Ride any bus in Bahia and you’re likely to hear a vendor with a tray of candy around his neck calling “Pé-de-moleque! Pé-de-moleque!,” luring you in with the drawn out “e” in “pé” (foot). Little boy’s foot, in this case, is peanut brittle made with brown sugar, molasses, and jaggery. In fact, much like the Portuguese “nun’s belly,” non-cannibalistic Brazilian cuisine includes lots of anatomical references. Olhos-de-sogra (mother-in-law’s eyes), for example, are prunes stuffed with a grated coconut and egg mixture, finished off with a pupil-esque piece of clove. Outside of Bahia—where the influence of West Africa is still strongly felt in spicy delicacies like moquecas and acarajé—Brazilian seasonings can actually be rather mild; the most common pepper is a small, red, medium-to-low heat variety called dedo-de-moça (young woman’s finger). But the strange names don’t stop at individual body parts. One specialty from Quirinópolis is chica doida (crazy girl): a dish with a porridge-like consistency made from green corn, pork sausage, and mozzarella. Not to mention Brazil’s most famous export, the cachaça, lime, and sugar cocktail known as the caipirinha (“little hillbilly).” Conversely, during Carnaval in Bahia, the crowd packed together to watch the parade is referred to as a food: pipoca (popcorn).
The Brazilianification of English words is a common phenomenon in all areas of life here, including food and drinks. Cocktail, for instance, is the same word Brazilians use to refer to a mixed drink, but it’s spelled coquetel and pronounced CO-keh-tail. There’s even a cachaça and red vermouth drink that literally means “cock tail” in Portuguese: rabo-de-galo. In the food realm, cheeseburgers are sold as X-burguers, because the letter X, Xis, is pronounced “shees,” which sounds like “cheese.”
However, the influence of foreign words and foods is no one-way street. Brazil’s growing presence on the international stage has led to its cuisine being imported around the globe. The churrascaria was its breakout star: steakhouses where every type of meat imaginable—gaucho-style filet mignon to chicken hearts—rotate between tables on giant skewers from which waiters dramatically saw off a slice for you. Chains like Fogo de Chão can be found all across the US today.

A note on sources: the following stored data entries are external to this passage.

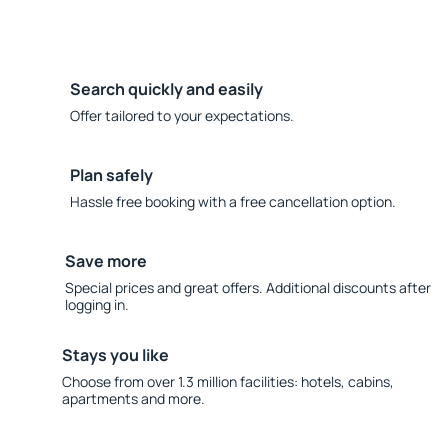
Search quickly and easily
Offer tailored to your expectations.
Plan safely
Hassle free booking with a free cancellation option.
Save more
Special prices and great offers. Additional discounts after
logging in.
Stays you like
Choose from over 1.3 million facilities: hotels, cabins,
apartments and more.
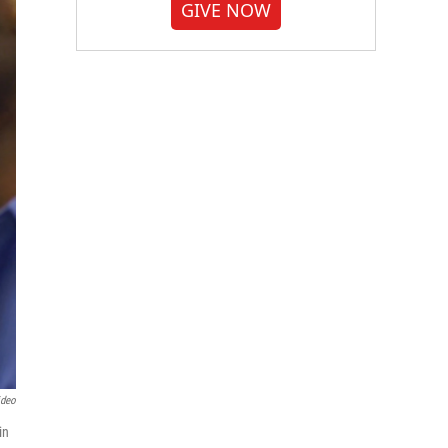
GIVE NOW
ideo
in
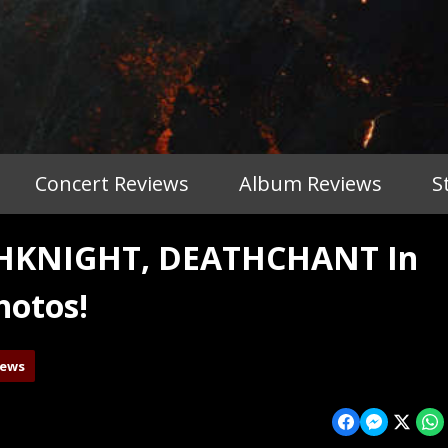
Concert Reviews
Album Reviews
S
THKNIGHT, DEATHCHANT In
hotos!
iews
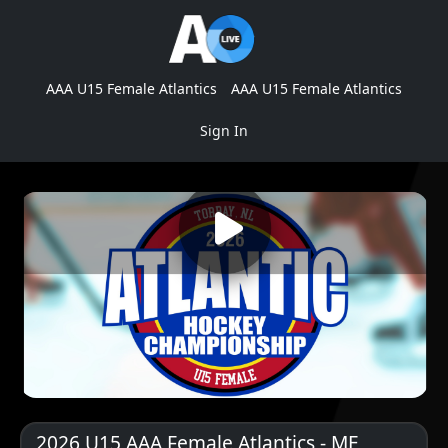
AAA U15 Female Atlantics
AAA U15 Female Atlantics
Sign In
2026 U15 AAA Female Atlantics - ME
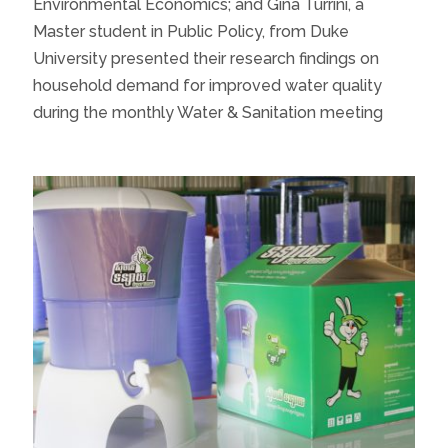
Environmental Economics; and Gina Turrini, a
Master student in Public Policy, from Duke
University presented their research findings on
household demand for improved water quality
during the monthly Water & Sanitation meeting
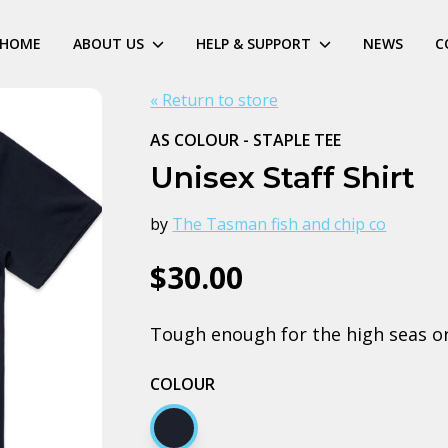
HOME
ABOUT US
HELP & SUPPORT
NEWS
C
« Return to store
AS COLOUR - STAPLE TEE
Unisex Staff Shirt
by
The Tasman fish and chip co
$30.00
Tough enough for the high seas or t
COLOUR
Navy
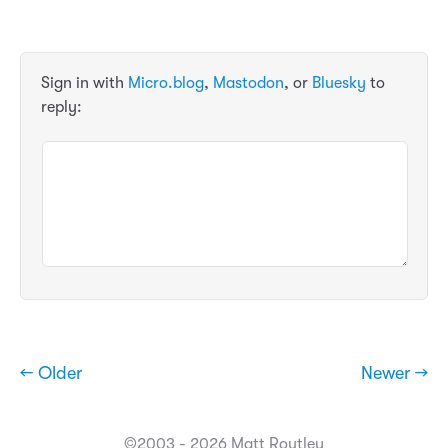
Sign in with
Micro.blog
,
Mastodon
, or
Bluesky
to
reply:
← Older
Newer →
©2003 - 2026 Matt Routley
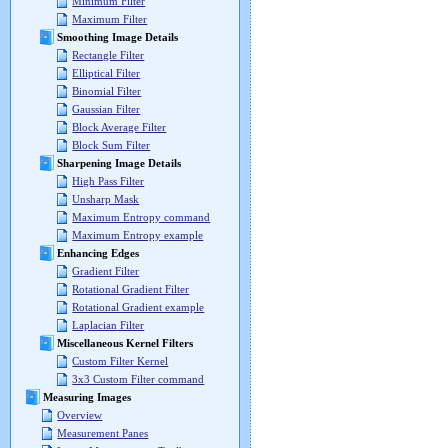
Minimum Filter
Maximum Filter
Smoothing Image Details
Rectangle Filter
Elliptical Filter
Binomial Filter
Gaussian Filter
Block Average Filter
Block Sum Filter
Sharpening Image Details
High Pass Filter
Unsharp Mask
Maximum Entropy command
Maximum Entropy example
Enhancing Edges
Gradient Filter
Rotational Gradient Filter
Rotational Gradient example
Laplacian Filter
Miscellaneous Kernel Filters
Custom Filter Kernel
3x3 Custom Filter command
Measuring Images
Overview
Measurement Panes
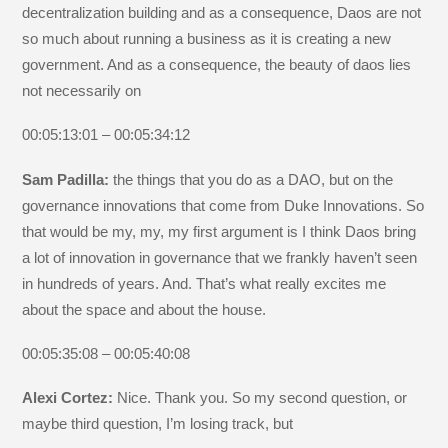
decentralization building and as a consequence, Daos are not
so much about running a business as it is creating a new
government. And as a consequence, the beauty of daos lies
not necessarily on
00:05:13:01 – 00:05:34:12
Sam Padilla:
the things that you do as a DAO, but on the
governance innovations that come from Duke Innovations. So
that would be my, my, my first argument is I think Daos bring
a lot of innovation in governance that we frankly haven’t seen
in hundreds of years. And. That’s what really excites me
about the space and about the house.
00:05:35:08 – 00:05:40:08
Alexi Cortez:
Nice. Thank you. So my second question, or
maybe third question, I’m losing track, but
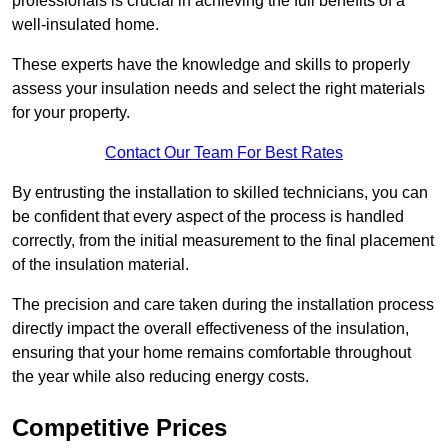
professionals is crucial in achieving the full benefits of a
well-insulated home.
These experts have the knowledge and skills to properly
assess your insulation needs and select the right materials
for your property.
Contact Our Team For Best Rates
By entrusting the installation to skilled technicians, you can
be confident that every aspect of the process is handled
correctly, from the initial measurement to the final placement
of the insulation material.
The precision and care taken during the installation process
directly impact the overall effectiveness of the insulation,
ensuring that your home remains comfortable throughout
the year while also reducing energy costs.
Competitive Prices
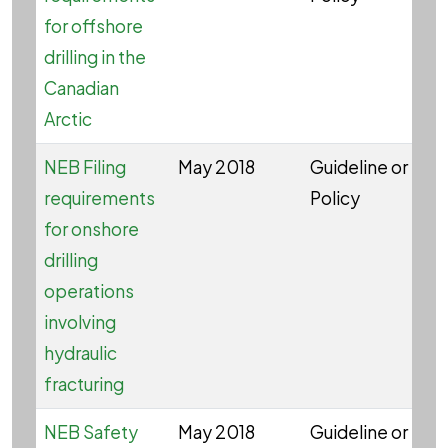
for offshore
drilling in the
Canadian
Arctic
NEB Filing
May 2018
Guideline or
W
requirements
Policy
for onshore
drilling
operations
involving
hydraulic
fracturing
NEB Safety
May 2018
Guideline or
W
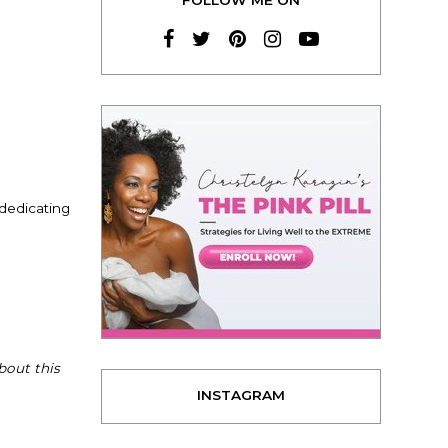
 dedicating
bout this
INSTAGRAM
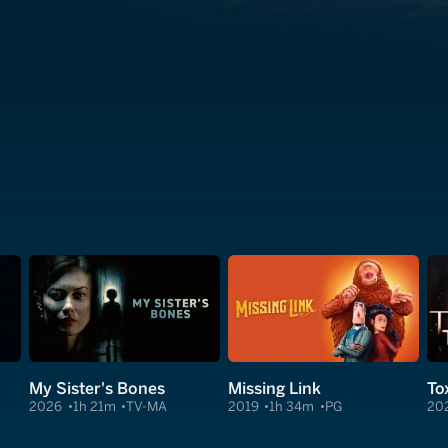
My Sister's Bones
Missing Link
Tox
2026
1h 21m
TV-MA
2019
1h 34m
PG
20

And despite the variety of gluttonous delicacies in the Brazilian diet, the ingredient that has had the biggest impact on the American diet recently has been a health trend: Amazonian berries. Açai is a potent, dark purple berry rich in antioxidants that is commonly blended into a thick smoothie and served with bananas and granola (açai na tijela). In the US, you can now find the frozen variety at health food stores, although it is also being added to various energy drinks and touted as a weight loss tool in capsule form. Similarly, guaraná berries (the key ingredient for Brazil’s national soft drink, Guaraná) are being used in energy drinks as a caffeine substitute.

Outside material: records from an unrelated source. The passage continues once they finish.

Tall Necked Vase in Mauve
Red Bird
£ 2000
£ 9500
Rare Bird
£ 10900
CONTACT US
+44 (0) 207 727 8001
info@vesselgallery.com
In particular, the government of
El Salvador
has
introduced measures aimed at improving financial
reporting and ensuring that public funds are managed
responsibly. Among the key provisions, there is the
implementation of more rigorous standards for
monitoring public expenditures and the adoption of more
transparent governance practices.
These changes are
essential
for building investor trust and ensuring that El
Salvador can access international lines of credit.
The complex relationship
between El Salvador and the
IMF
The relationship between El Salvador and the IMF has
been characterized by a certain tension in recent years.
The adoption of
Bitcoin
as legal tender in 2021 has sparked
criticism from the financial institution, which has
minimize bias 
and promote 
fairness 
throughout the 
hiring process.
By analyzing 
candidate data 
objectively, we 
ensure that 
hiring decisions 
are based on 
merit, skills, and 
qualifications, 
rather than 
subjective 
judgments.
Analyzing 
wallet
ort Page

Walking through the grocery store in Rio, I often stop to read the labels of things I would never bother to examine at home, wondering about where the name and the recipe come from. One of the side-effects of living in a foreign country where you speak the language but aren’t a native speaker is that it makes you reflect on the strangeness of your own first language. While looking into the origins of Brazilian foods I started to think about all the English names that I’ve taken for granted, so accustomed to the sound that I no longer registered the meaning. I wonder if there’s a Brazilian in a candy aisle in Denver right now, shaking his head as he surveys the brand names: Jolly Ranchers, Payday, Smarties, Sour Patch Kids, Nerds.